Problem description
Write out exactly the lines below that run from the one containing "46 empresas adheridas al código." through the one containing "Ce lieu idéal", both included, with no other lines.
START The records
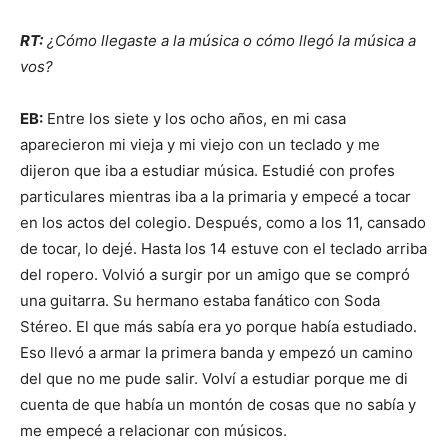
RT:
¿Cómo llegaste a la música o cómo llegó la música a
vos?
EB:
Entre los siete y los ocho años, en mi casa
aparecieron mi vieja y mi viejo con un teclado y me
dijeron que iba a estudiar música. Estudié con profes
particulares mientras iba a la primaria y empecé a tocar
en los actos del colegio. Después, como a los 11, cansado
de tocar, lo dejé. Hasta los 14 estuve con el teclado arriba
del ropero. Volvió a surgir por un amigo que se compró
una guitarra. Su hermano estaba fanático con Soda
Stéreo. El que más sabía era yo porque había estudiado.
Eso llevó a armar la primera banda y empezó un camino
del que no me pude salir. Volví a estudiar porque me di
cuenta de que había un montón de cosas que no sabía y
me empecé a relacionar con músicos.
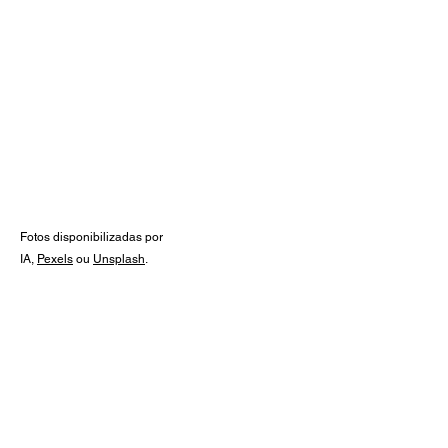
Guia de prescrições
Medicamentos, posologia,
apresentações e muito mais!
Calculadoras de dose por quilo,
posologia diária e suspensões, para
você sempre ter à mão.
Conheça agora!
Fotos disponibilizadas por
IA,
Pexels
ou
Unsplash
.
END The records
START The records
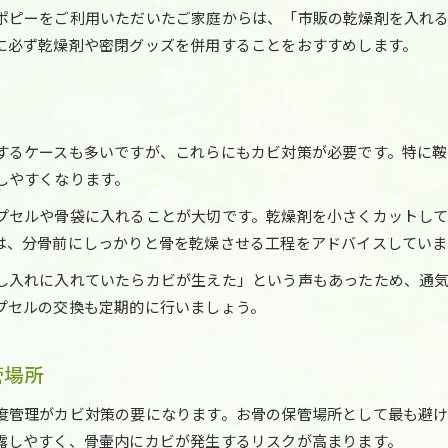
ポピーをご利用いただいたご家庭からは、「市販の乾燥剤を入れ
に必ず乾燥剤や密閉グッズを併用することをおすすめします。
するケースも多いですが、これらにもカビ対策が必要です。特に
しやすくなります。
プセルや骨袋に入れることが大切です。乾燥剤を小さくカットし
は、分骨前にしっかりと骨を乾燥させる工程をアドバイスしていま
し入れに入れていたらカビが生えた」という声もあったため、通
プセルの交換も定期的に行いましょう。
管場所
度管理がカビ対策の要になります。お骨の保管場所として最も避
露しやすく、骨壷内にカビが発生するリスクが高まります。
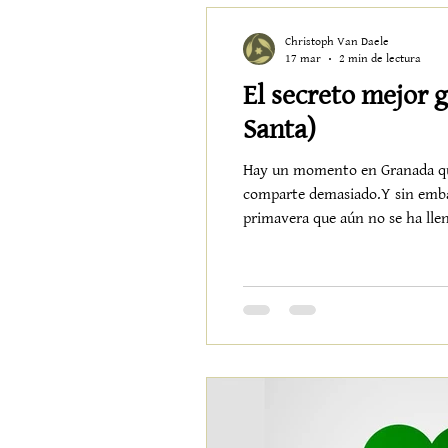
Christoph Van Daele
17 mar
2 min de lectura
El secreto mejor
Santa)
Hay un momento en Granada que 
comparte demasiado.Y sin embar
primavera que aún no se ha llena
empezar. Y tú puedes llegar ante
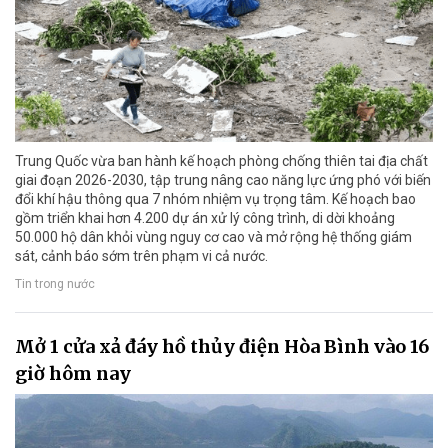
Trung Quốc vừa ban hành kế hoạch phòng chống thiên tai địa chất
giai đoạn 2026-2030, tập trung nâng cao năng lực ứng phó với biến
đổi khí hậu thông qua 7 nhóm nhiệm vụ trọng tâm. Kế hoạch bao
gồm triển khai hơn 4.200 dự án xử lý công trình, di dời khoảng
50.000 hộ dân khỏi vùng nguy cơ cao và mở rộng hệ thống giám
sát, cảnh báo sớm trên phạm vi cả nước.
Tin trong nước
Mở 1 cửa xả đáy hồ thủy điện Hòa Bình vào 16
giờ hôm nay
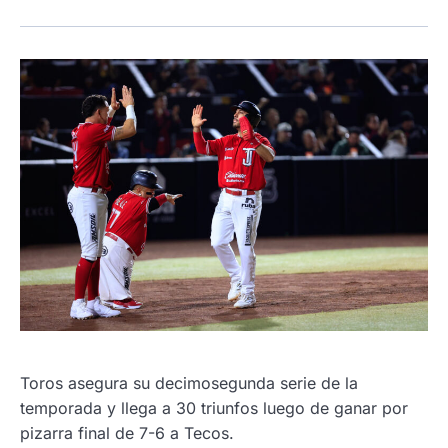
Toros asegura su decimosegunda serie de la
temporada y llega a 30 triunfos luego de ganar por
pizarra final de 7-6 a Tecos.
END The records
START The records
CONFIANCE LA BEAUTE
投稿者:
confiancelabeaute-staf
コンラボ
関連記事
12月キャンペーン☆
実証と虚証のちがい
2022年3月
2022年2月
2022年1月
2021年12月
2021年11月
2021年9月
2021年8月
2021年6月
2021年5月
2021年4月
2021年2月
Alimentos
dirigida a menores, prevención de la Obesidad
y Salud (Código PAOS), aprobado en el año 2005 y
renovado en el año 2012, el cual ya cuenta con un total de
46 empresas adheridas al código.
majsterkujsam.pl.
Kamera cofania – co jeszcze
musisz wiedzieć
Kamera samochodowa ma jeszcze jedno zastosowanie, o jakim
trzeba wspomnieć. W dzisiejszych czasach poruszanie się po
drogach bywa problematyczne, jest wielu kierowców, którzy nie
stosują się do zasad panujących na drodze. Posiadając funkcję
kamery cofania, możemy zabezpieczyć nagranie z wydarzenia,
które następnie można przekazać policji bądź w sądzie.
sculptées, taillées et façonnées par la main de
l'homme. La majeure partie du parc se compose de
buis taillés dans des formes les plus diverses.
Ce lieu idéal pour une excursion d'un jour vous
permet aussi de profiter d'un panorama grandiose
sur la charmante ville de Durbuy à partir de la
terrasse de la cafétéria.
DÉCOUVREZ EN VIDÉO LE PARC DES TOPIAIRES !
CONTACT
END The records
Your response
46 empresas adheridas al código.
majsterkujsam.pl.
Kamera cofania – co jeszcze
musisz wiedzieć
Kamera samochodowa ma jeszcze jedno zastosowanie, o jakim
trzeba wspomnieć. W dzisiejszych czasach poruszanie się po
drogach bywa problematyczne, jest wielu kierowców, którzy nie
stosują się do zasad panujących na drodze. Posiadając funkcję
kamery cofania, możemy zabezpieczyć nagranie z wydarzenia,
które następnie można przekazać policji bądź w sądzie.
sculptées, taillées et façonnées par la main de
l'homme. La majeure partie du parc se compose de
buis taillés dans des formes les plus diverses.
Ce lieu idéal pour une excursion d'un jour vous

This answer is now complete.